===== EXTRACTED ENTRIES

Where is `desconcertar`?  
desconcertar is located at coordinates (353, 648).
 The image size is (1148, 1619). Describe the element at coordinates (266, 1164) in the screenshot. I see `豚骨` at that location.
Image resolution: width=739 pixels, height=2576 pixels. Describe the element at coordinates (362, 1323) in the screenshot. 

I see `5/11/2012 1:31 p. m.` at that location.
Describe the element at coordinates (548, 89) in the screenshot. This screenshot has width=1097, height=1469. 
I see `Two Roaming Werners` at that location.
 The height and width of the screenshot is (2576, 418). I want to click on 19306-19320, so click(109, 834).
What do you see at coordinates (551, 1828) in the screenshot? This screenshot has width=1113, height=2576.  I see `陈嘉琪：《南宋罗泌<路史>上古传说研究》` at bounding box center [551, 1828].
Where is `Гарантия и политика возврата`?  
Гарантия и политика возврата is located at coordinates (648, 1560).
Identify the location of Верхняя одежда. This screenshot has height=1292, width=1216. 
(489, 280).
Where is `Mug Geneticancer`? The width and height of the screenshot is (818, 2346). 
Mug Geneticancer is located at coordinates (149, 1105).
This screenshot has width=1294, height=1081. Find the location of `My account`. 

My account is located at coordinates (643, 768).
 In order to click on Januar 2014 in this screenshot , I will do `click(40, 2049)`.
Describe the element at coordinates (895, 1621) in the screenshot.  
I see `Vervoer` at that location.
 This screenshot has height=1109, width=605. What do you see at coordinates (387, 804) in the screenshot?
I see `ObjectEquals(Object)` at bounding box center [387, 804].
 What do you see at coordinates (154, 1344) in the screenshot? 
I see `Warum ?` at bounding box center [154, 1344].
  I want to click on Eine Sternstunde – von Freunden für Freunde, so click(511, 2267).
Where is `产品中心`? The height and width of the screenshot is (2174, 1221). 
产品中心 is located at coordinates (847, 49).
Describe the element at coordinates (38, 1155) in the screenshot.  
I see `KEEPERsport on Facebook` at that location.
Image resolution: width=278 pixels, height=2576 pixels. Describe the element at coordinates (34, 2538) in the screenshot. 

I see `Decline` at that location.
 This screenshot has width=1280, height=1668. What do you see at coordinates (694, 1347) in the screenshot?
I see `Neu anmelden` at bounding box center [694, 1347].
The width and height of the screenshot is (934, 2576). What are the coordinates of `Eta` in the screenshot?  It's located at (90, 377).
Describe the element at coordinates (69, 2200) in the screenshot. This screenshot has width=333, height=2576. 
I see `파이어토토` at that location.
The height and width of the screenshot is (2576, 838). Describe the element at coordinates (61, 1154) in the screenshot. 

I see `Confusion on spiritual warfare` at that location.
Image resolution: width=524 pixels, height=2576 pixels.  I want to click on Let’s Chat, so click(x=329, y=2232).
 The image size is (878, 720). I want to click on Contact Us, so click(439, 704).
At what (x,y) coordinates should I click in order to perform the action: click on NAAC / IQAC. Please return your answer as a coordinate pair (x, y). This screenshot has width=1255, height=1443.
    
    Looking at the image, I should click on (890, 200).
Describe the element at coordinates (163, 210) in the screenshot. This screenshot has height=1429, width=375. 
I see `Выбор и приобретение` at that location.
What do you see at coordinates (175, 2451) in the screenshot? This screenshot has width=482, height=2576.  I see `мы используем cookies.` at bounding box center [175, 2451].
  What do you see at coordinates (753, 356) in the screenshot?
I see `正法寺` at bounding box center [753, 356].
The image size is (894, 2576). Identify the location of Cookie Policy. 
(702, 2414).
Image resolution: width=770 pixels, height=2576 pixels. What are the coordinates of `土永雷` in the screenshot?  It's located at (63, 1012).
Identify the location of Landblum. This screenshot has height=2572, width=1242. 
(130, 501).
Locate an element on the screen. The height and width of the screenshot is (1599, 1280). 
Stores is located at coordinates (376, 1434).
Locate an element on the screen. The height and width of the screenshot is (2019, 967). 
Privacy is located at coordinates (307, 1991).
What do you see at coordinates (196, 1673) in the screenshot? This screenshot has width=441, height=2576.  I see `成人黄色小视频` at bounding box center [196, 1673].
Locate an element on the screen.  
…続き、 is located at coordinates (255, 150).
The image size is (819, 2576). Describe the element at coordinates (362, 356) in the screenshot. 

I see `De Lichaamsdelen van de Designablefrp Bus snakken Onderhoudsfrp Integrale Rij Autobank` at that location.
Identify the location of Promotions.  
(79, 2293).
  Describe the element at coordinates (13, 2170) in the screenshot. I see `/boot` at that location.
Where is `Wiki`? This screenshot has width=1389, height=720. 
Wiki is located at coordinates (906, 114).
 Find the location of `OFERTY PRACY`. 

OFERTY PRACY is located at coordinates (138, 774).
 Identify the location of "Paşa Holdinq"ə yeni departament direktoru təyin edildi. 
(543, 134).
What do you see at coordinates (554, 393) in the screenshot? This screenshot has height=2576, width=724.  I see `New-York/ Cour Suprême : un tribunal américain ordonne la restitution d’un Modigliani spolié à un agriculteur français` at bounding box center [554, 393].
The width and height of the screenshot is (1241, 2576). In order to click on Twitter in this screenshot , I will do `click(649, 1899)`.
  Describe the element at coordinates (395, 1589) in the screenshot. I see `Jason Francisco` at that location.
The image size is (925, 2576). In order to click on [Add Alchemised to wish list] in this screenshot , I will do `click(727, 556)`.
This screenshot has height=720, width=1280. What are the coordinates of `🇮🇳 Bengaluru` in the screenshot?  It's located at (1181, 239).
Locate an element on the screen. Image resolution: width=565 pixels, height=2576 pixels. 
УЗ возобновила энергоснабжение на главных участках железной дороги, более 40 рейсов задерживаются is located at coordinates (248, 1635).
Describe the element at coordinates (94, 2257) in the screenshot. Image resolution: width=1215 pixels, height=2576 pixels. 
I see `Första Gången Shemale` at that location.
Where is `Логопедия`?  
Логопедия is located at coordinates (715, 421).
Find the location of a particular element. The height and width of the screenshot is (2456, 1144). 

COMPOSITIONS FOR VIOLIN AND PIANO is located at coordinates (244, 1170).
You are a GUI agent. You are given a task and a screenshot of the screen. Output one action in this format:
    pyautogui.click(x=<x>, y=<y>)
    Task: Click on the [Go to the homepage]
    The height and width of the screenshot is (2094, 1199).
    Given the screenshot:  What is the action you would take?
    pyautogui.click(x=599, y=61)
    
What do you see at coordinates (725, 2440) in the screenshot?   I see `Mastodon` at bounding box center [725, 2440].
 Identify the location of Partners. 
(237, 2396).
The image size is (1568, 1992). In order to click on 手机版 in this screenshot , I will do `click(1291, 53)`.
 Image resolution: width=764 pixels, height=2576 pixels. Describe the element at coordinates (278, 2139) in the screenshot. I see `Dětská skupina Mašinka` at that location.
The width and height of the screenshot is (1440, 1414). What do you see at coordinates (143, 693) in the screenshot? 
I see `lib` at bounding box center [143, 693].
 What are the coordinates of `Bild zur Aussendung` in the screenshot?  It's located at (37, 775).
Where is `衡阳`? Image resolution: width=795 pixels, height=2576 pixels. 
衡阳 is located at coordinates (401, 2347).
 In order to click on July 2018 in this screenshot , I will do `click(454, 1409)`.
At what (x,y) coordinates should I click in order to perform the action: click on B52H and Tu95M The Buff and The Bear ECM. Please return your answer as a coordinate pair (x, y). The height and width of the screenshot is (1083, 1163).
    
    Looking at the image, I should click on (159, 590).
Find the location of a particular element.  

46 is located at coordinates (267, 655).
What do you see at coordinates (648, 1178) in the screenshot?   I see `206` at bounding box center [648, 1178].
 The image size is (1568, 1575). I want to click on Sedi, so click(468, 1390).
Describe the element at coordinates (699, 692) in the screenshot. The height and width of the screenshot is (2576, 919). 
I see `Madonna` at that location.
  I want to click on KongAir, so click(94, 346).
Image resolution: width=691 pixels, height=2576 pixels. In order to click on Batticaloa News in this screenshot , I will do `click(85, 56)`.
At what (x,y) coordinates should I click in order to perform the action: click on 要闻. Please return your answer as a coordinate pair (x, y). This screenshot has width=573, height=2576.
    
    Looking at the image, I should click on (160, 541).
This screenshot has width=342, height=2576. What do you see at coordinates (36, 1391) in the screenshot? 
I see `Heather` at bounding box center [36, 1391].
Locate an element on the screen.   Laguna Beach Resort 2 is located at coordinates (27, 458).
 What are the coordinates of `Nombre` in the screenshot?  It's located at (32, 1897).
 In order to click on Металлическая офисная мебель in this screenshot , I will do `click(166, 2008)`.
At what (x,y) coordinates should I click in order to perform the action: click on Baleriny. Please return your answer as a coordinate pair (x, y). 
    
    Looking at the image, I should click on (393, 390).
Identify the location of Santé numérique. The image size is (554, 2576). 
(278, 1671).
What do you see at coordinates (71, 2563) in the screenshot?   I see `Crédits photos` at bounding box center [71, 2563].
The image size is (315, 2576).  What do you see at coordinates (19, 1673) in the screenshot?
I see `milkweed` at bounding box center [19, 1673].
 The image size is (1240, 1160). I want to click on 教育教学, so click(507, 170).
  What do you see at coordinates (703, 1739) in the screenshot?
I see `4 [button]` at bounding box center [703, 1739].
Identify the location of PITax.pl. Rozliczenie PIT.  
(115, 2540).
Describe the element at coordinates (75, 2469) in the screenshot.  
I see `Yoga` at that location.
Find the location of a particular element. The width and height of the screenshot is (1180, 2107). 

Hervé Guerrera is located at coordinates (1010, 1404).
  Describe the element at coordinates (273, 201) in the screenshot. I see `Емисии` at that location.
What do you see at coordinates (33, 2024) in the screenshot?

==========

THE TASK:
Output, exactly and in full, the lines from the start of the entries above through the line that contains "In order to click on Januar".

TASK OUTPUT:
Where is `desconcertar`?  
desconcertar is located at coordinates (353, 648).
 The image size is (1148, 1619). Describe the element at coordinates (266, 1164) in the screenshot. I see `豚骨` at that location.
Image resolution: width=739 pixels, height=2576 pixels. Describe the element at coordinates (362, 1323) in the screenshot. 

I see `5/11/2012 1:31 p. m.` at that location.
Describe the element at coordinates (548, 89) in the screenshot. This screenshot has width=1097, height=1469. 
I see `Two Roaming Werners` at that location.
 The height and width of the screenshot is (2576, 418). I want to click on 19306-19320, so click(109, 834).
What do you see at coordinates (551, 1828) in the screenshot? This screenshot has width=1113, height=2576.  I see `陈嘉琪：《南宋罗泌<路史>上古传说研究》` at bounding box center [551, 1828].
Where is `Гарантия и политика возврата`?  
Гарантия и политика возврата is located at coordinates (648, 1560).
Identify the location of Верхняя одежда. This screenshot has height=1292, width=1216. 
(489, 280).
Where is `Mug Geneticancer`? The width and height of the screenshot is (818, 2346). 
Mug Geneticancer is located at coordinates (149, 1105).
This screenshot has width=1294, height=1081. Find the location of `My account`. 

My account is located at coordinates (643, 768).
 In order to click on Januar 2014 in this screenshot , I will do `click(40, 2049)`.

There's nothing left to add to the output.